Żydowska grupa bezpieczeństwa oferuje treningi strzeleckie dla osób, które chcą pomagać w ochronie synagog w Kalifornii
- Autor: Andrzej Turczyn
- 17 czerwca 2020
- Brak komentarzy
Żydowska grupa bezpieczeństwa, Magen Am, szkoli w Kalifornii w zakresie używania broni palnej osoby chcące być częścią grup ochrony w synagogach lub innych domach modlitwy.
“Magen Am” oznacza “Tarcza Narodowa”. Organizacja ta czerpie doświadczenie m.in. ze szkolenia Korpusu Piechoty Morskiej Stanów Zjednoczonych i Sił Obrony Izraela. Pomaga to w zaznajamianiu ludzi z taktykami ochrony z użyciem broni, co ma na celu zapewnienie bezpieczeństwa ich synagogom lub innym miejscom kultu.
Rabin Magen Am Yossi Elifort rozmawiał z Breitbart News o misji grupy, mówiąc, że jego grupa “oferuje różne stopnie szkolenia, z których część jest stworzona specjalnie dla ochotniczych zespołów bezpieczeństwa, a część jest otwarta dla ogółu społeczeństwa”.
Szkolenie obejmuje “broń palną, teorię bezpieczeństwa, metody komunikacji” i inne aspekty, mające na celu stworzenie ochrony dla innych.
Szef grupy podkreślał:
Magen Am nie chce, żeby ludzie traktowali to jako sposób na zdobycie licencji na noszenie broni. Chcemy, aby ludzie przychodzili w celu działania z korzyścią dla społeczności i wiążemy duże nadzieje z każdym wolontariuszem który do nas zawita. Istnieją ogromne polisy ubezpieczeniowe, licencjonowanie, struktura korporacyjna jest dostosowana do każdej osoby, która przechodzi ten program szkoleniowy. Więc jeśli ktoś przechodzi przez to tylko po to by mieć broń do samoobrony, to jedna rzecz, ale to w co my inwestujemy to ochroniarze którzy są gotowi bronić innych. A najlepszym sposobem aby to zapewnić jest klauzula, stanowiąca część umowy, mówiąca o tym, że oni dobrowolnie będą chronić innych w swoim miejscu kultu.

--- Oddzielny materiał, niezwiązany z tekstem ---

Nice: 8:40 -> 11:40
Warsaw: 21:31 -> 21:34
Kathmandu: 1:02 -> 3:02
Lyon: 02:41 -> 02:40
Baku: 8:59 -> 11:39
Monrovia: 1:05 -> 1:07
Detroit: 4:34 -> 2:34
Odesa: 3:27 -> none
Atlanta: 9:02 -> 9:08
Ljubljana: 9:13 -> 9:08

Rabin Elifort powiedział, że kiedy wolontariusz przychodzi na szkolenie, jego macierzysta synagoga płaci “symboliczną opłatę”, aby pokryć koszty ubezpieczenia związane z wyszkoleniem uzbrojonego członka ochrony.
Breitbart News rozmawiał z rabinem Elifortem o Synagodze Tree of Life w Pittsburghu w Pensylwanii, która nie miała zbrojnej ochrony podczas ataku 27 października 2018 r. (breitbart.com) i zapytał go co uważa o tych synagogach w Kalifornii, które nie szukają zespołu ochrony. Rabin odparł:
W końcu moja organizacja, Magen Am, jest tylko tarczą. Tarcza nie jest strażnikiem, tarcza jest czymś, co można trzymać, aby chronić siebie. Naszą misją jest szkolenie i wzmacnianie społeczności, aby zabezpieczyć się od wewnątrz, ale społeczność musi wykazywać chęci aby to zrobić. Wszystko co mogę powiedzieć ludziom to, bazując na naszej historii, iż to rozsądne aby każda synagoga, każdy dom modlitwy, robił coś dla poprawy bezpieczeństwa.
(źródło breitbart.com opracowanie Maciej Rozwadowski)
No i co? Jak tu nie lubić Żydów? 🙂 No nie da się! Z tego między innymi powodu tak bardzo lubię Żydów. Amerykańscy Żydzi praktyczni ludzie, tylko z nich przykład brać. Niestety nie da się w naszym dziadowskim, socjalistycznym państwie.